_PROBLEM REQUIREMENTS:_
Using the data below, return all lines in which "原联络员姓名" appears.

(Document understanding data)
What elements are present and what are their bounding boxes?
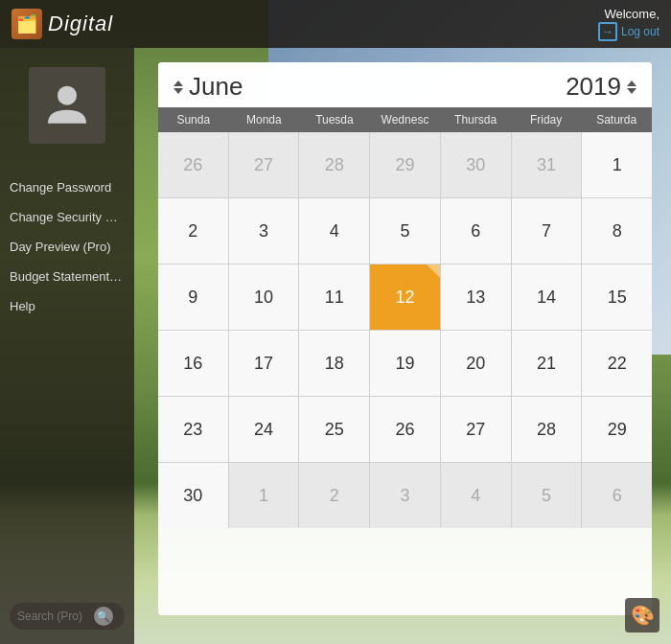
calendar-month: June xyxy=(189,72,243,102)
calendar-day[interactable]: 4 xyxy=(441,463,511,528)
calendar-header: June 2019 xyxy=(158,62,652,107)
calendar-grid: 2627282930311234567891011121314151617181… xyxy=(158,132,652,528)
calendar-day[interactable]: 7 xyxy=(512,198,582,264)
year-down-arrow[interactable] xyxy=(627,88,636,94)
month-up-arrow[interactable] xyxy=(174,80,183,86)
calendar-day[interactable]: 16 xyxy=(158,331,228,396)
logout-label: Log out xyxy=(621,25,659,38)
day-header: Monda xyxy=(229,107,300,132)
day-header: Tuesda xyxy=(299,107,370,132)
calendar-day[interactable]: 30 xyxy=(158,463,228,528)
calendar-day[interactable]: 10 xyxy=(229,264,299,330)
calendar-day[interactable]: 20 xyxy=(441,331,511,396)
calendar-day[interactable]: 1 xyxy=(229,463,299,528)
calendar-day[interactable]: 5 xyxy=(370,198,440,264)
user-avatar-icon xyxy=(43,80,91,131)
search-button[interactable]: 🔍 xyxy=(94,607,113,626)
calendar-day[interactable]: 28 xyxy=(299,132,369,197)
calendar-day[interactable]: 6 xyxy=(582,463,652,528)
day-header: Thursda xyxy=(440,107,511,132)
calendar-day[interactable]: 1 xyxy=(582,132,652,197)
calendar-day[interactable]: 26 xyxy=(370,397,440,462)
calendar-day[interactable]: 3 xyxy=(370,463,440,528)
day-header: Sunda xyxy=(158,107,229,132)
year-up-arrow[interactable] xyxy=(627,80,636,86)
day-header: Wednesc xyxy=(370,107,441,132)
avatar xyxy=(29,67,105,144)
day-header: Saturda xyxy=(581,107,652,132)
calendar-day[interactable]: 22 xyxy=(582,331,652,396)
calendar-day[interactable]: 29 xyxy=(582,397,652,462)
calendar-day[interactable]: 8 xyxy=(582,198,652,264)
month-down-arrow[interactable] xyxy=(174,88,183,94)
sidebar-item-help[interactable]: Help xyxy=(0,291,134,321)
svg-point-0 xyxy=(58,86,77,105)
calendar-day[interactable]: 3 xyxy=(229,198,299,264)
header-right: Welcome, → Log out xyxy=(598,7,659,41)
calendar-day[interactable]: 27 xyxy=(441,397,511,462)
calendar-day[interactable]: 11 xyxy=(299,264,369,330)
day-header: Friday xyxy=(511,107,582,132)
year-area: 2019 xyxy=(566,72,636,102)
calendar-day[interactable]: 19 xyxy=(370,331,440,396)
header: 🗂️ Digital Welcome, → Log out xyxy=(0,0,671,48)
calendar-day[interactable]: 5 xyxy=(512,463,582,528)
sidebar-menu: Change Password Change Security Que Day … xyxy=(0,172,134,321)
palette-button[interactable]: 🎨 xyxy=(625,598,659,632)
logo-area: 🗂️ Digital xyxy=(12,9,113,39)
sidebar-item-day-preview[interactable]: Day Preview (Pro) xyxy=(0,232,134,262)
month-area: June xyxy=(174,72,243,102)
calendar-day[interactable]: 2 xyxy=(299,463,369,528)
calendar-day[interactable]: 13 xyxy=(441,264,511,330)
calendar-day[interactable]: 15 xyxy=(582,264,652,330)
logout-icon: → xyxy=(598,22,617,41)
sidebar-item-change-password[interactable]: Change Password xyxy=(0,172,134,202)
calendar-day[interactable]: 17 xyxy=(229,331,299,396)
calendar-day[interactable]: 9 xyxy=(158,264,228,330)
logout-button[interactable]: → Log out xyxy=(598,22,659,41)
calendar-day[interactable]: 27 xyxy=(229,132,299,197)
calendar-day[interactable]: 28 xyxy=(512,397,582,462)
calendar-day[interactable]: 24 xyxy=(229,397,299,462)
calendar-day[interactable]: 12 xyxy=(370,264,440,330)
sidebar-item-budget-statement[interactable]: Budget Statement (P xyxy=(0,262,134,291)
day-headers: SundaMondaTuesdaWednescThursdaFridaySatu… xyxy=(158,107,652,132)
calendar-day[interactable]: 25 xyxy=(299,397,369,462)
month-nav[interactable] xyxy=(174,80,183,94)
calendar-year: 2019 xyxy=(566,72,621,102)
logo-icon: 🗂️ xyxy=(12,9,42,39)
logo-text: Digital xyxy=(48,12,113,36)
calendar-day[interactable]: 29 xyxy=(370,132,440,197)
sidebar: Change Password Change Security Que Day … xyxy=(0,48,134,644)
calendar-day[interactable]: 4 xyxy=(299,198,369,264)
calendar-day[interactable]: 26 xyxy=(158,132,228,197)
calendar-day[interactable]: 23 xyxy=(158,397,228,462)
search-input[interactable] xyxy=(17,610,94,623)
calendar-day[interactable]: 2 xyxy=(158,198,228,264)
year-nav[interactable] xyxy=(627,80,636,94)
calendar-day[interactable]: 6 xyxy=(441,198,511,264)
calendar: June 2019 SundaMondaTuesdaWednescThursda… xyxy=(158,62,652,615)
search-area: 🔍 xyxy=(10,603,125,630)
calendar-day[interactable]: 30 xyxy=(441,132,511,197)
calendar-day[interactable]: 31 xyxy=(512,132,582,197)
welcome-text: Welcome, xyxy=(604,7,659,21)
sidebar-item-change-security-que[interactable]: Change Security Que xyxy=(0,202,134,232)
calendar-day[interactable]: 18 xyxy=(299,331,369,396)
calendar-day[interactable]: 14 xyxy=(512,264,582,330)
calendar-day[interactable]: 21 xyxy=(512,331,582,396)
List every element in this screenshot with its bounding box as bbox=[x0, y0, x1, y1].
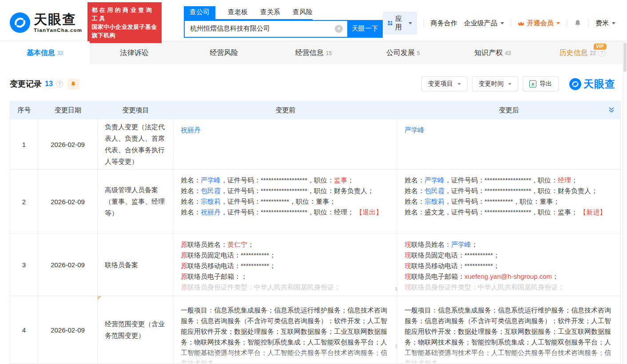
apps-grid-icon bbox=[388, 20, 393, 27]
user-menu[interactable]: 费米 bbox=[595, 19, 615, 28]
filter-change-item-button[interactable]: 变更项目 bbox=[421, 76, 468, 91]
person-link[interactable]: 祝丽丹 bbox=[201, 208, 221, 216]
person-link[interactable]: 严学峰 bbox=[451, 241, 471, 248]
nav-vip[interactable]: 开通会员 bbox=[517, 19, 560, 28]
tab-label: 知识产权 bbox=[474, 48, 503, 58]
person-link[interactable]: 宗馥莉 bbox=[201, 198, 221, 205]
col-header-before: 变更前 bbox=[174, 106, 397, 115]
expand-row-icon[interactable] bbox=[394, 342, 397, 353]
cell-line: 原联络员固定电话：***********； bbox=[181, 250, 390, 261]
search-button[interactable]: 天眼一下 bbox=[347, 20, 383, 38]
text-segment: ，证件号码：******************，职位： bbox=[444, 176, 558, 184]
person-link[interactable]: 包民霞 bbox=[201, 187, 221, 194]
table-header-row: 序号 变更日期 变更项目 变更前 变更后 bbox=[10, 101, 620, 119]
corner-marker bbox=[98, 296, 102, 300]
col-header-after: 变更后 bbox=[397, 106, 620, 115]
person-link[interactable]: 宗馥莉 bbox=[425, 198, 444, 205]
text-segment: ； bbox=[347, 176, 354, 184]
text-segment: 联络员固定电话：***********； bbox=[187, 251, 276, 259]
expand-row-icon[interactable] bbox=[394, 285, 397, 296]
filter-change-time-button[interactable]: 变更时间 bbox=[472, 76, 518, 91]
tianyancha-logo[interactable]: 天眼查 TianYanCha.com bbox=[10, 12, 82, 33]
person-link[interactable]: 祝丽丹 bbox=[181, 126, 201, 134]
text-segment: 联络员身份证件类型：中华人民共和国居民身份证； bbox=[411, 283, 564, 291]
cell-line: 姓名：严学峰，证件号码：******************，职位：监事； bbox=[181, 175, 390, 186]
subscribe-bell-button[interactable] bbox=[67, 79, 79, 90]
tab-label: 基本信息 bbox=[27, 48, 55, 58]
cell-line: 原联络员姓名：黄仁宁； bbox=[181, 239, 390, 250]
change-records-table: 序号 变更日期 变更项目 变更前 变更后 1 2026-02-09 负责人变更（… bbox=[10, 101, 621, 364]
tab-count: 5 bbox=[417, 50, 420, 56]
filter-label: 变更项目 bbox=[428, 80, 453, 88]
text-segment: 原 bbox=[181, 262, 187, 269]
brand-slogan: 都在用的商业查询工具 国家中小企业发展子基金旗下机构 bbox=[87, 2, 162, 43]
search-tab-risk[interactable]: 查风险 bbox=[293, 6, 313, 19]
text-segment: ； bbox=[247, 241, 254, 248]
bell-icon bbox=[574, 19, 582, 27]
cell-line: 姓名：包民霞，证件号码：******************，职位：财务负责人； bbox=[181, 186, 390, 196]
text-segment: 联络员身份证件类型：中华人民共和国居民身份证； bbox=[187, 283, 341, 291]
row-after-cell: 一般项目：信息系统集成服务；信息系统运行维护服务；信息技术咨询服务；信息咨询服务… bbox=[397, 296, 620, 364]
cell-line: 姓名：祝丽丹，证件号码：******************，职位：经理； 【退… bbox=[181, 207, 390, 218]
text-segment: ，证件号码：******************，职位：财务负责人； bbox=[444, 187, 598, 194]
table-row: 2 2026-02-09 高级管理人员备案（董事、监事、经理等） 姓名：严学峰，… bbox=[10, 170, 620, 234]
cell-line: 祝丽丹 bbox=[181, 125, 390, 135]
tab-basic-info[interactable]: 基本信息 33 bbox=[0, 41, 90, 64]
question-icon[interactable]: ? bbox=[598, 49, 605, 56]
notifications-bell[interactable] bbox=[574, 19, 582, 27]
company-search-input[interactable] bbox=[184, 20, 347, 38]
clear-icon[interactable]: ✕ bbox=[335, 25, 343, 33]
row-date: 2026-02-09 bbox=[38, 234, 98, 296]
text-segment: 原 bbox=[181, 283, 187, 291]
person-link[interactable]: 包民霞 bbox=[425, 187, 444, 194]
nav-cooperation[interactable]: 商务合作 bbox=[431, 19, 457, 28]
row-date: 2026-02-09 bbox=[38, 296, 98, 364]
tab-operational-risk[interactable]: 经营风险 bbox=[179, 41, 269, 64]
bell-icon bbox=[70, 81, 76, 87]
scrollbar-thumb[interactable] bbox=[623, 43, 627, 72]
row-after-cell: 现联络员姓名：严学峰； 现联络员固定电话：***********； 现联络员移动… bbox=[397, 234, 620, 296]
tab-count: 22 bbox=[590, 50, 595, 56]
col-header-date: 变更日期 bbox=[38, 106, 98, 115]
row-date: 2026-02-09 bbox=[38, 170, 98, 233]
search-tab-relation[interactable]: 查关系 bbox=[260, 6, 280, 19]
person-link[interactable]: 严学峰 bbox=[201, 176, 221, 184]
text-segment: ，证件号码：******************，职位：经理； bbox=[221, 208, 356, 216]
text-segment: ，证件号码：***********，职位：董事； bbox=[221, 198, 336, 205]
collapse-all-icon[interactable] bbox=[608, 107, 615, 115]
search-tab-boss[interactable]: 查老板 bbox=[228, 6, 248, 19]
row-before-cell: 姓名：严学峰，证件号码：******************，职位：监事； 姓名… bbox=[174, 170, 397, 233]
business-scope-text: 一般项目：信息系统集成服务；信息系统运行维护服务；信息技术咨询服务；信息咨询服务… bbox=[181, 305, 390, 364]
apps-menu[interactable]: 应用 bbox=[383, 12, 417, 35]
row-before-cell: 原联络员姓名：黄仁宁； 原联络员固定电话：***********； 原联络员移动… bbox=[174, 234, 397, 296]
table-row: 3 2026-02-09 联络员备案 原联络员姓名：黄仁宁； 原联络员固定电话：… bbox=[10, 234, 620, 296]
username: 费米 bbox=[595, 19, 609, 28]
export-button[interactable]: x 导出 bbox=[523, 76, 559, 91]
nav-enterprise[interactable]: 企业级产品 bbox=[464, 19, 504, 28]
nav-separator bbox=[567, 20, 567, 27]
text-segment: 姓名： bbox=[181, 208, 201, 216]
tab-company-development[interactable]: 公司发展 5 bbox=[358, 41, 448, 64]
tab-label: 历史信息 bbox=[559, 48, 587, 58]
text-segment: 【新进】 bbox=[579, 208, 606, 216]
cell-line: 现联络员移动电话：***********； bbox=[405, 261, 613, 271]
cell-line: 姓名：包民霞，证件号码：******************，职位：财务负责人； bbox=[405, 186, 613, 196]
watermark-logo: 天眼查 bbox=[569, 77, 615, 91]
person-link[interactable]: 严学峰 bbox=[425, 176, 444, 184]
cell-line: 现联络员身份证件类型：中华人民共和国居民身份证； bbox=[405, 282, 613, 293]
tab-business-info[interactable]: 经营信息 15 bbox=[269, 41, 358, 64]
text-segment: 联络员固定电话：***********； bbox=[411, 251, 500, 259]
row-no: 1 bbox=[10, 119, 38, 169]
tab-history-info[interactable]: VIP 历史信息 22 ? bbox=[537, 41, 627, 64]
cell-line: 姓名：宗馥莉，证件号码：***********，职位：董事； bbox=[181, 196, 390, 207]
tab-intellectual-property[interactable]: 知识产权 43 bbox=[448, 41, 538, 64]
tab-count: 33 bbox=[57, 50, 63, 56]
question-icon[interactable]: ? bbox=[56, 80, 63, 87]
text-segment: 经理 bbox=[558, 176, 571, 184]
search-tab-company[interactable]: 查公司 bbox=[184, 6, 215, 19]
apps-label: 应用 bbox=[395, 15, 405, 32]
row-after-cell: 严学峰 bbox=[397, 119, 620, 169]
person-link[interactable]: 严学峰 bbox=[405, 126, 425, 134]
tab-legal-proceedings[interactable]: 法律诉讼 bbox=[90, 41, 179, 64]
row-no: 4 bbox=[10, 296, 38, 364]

_ANSWER FOR THIS EXERCISE:_
cell-line: 原联络员姓名：黄仁宁； bbox=[181, 239, 390, 250]
row-before-cell: 原联络员姓名：黄仁宁； 原联络员固定电话：***********； 原联络员移动… bbox=[174, 234, 397, 296]
table-row: 3 2026-02-09 联络员备案 原联络员姓名：黄仁宁； 原联络员固定电话：… bbox=[10, 234, 620, 296]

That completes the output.